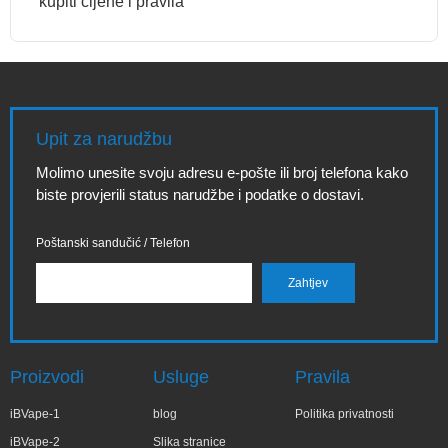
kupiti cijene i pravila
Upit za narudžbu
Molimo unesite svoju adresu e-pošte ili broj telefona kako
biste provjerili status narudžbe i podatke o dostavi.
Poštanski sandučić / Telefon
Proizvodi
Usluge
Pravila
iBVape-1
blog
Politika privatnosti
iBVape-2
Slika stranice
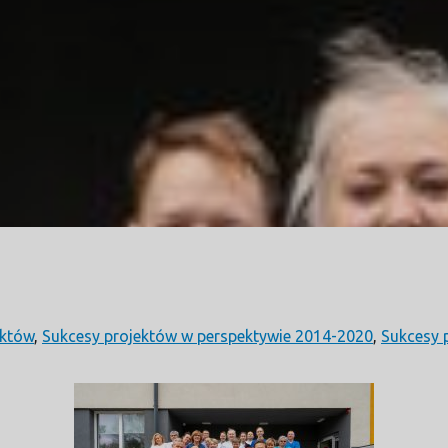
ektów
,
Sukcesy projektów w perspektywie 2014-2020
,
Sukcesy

------------

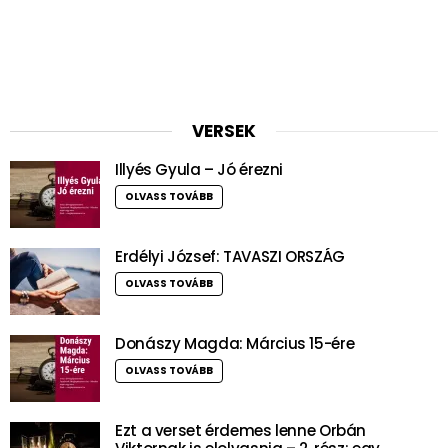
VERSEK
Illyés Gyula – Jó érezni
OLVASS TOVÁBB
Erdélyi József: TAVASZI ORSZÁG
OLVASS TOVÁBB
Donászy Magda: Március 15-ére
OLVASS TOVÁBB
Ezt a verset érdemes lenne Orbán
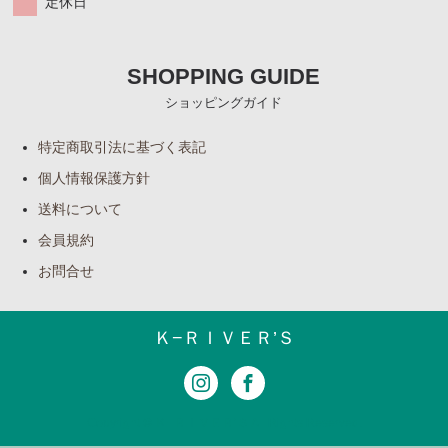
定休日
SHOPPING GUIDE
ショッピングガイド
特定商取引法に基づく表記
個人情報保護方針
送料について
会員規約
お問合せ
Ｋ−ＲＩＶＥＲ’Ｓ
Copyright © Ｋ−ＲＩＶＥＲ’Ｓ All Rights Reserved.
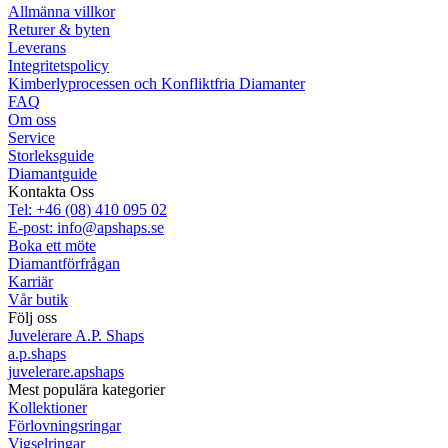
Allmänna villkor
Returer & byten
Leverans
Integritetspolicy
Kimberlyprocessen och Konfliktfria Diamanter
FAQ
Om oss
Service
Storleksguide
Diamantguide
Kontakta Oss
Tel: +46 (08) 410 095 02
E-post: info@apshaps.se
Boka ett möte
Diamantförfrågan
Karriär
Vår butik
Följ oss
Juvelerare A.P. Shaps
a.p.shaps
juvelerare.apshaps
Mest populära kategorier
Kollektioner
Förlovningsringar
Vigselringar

------------

What is being asked
Copy all lines of the records that have the string "apshaps" in them.

Solution to the exercise
E-post: info@apshaps.se
juvelerare.apshaps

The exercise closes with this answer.